Sono di questi giorni le notizie, di un pronunciamento anche da parte del Tribunale di Savona a favore di un gruppo di precari della scuola che avevano richiesto il riconoscimento dell’anzianità di servizio.
"Si tratta di un fatto sicuramente positivo e di buon auspicio anche se, purtroppo, va detto che la strada per l’effettivo e definitivo riconoscimento di tale diritto sarà ancora lunga e complicata - dichiarano i rappresentanti della Cgil -. A maggior ragione, quindi, ci riteniamo motivati a continuare a sostenere i precari che hanno intrapreso il percorso finalizzato a vedersi riconosciuto il diritto alla progressione di carriera (anzianità di servizio) così come il diritto all’immissione in ruolo".

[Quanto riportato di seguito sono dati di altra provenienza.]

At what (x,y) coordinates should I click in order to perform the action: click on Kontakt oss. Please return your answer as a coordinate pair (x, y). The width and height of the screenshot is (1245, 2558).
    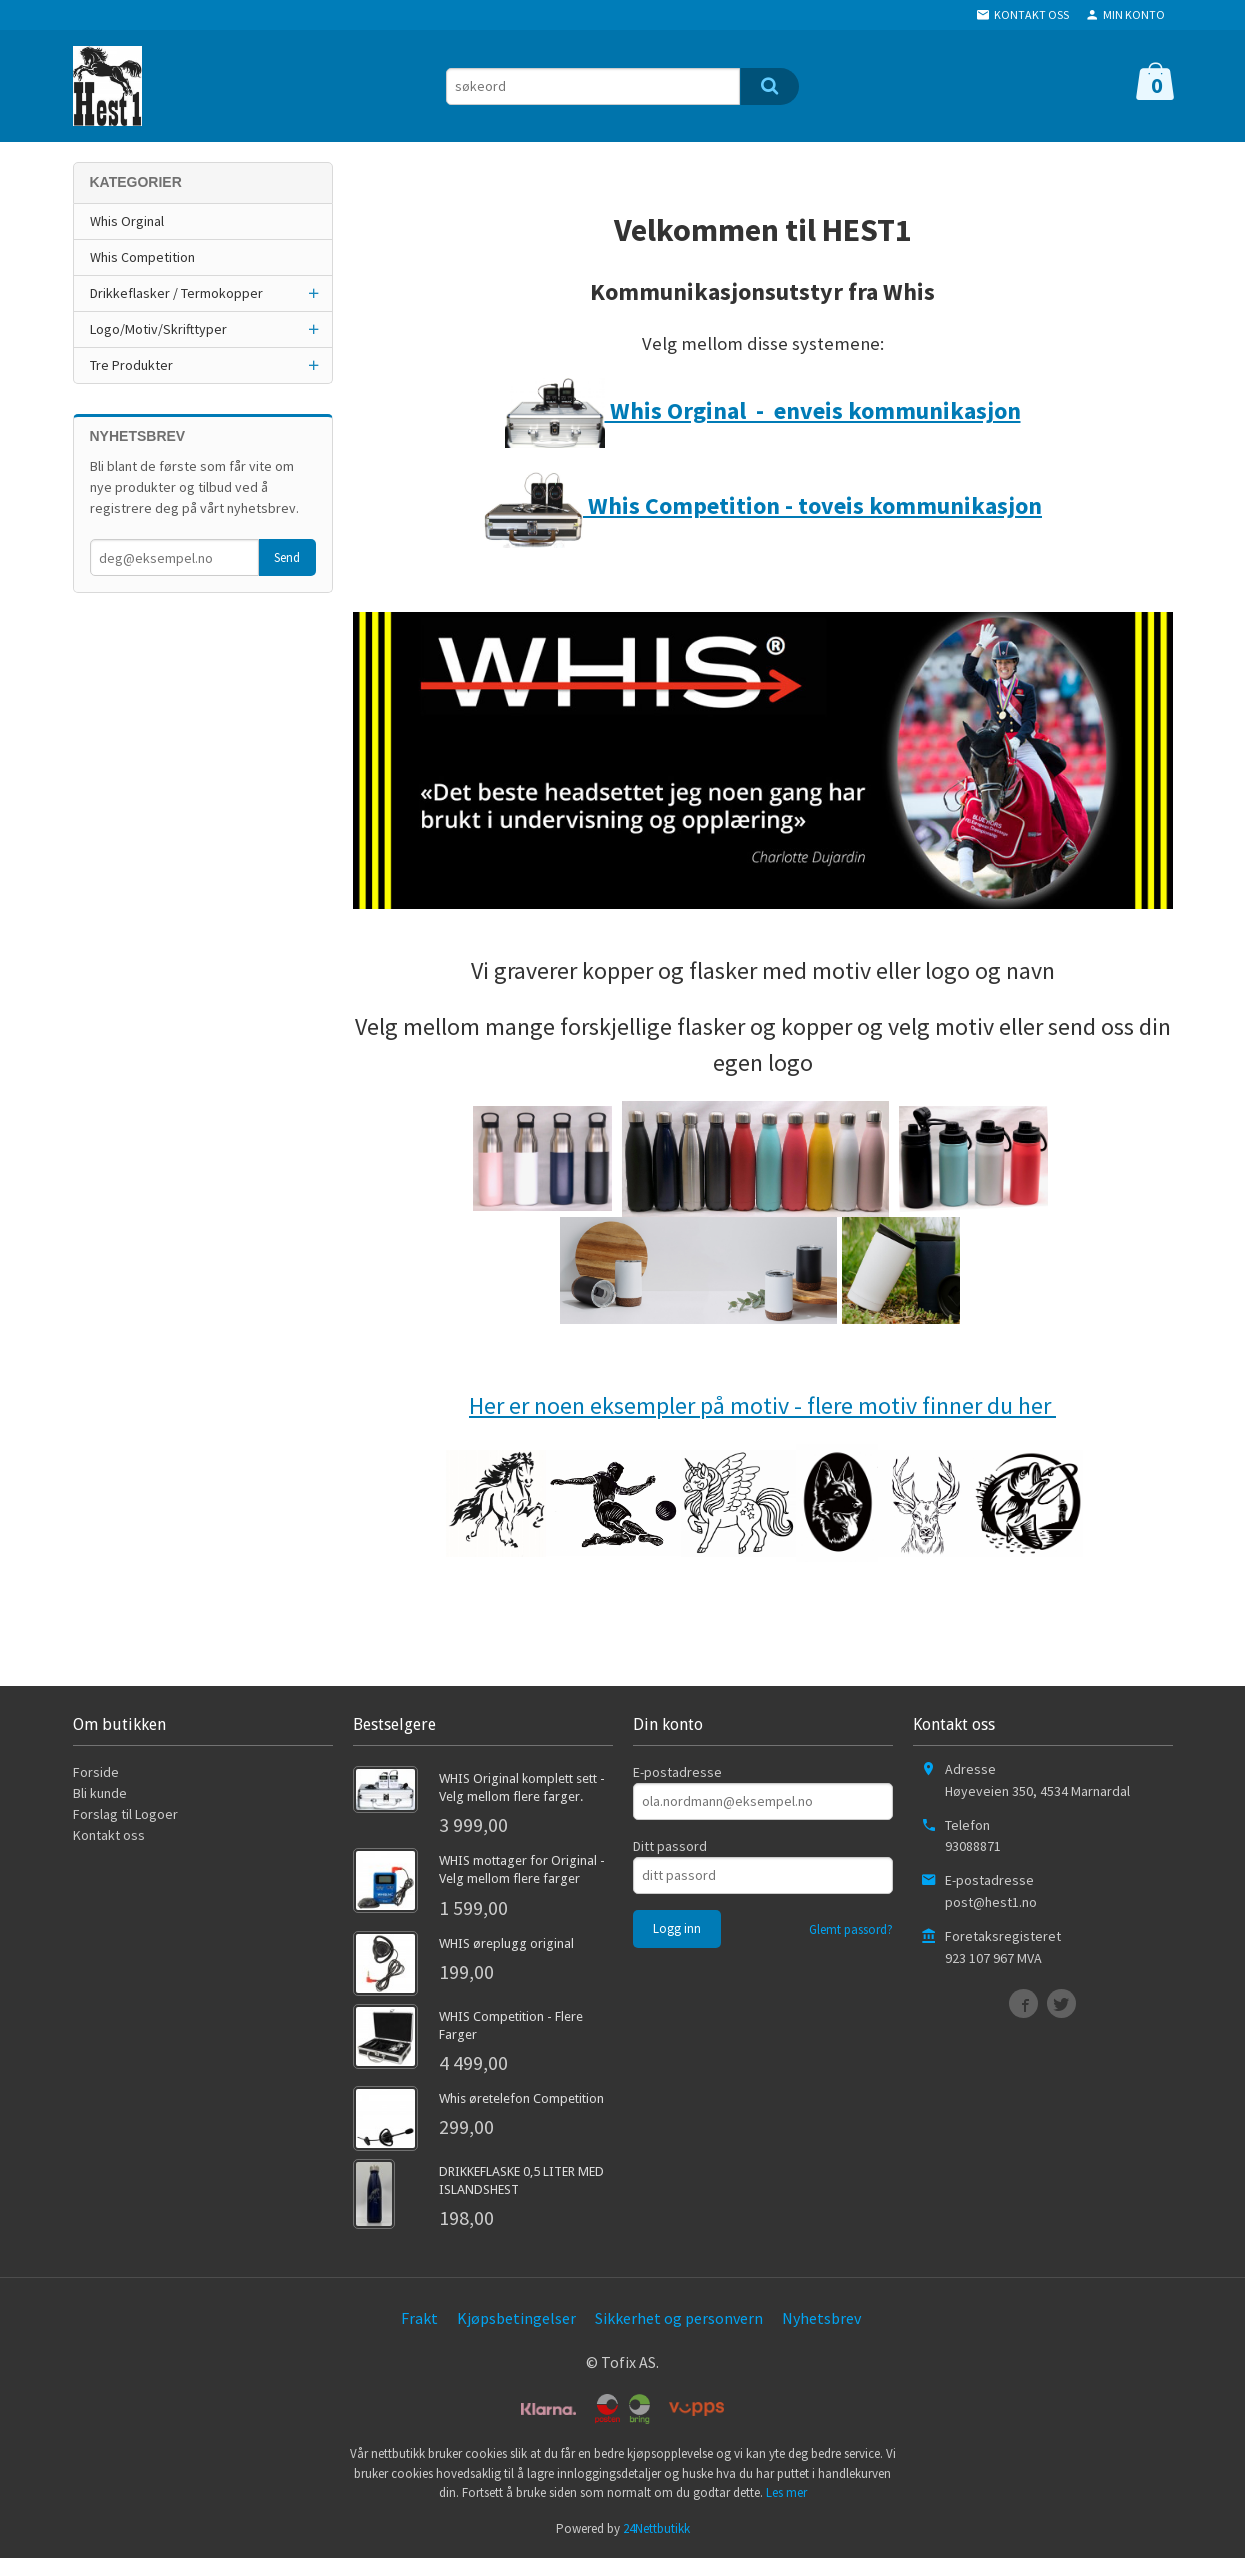
    Looking at the image, I should click on (109, 1835).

Per quanto riguarda il ricorso contro la reiterazione del rapporto a tempo determinato (cioè per chiedere l’immissione in ruolo), bisogna fare pervenire al sindacato (se non è stato ancora fatto) copia della modello/raccomandata inviato al Miur, corredata dalla fotocopia della ricevuta rilasciata dall’ufficio postale (non è necessario fornire l’avviso di ritorno). Quanto sopra, peraltro, dovrà essere scrupolosamente custodito dagli interessati per quanto riguarda il ricorso per il riconoscimento della progressione di carriera (anzianità di servizio). E' necessario comunicare o confermare se sono interessati anche a questo ricorso, qualora non avessero già provveduto ad esperire, con la nostra assistenza, il tentativo obbligatorio di conciliazione presso la Direzione Provinciale del Lavoro.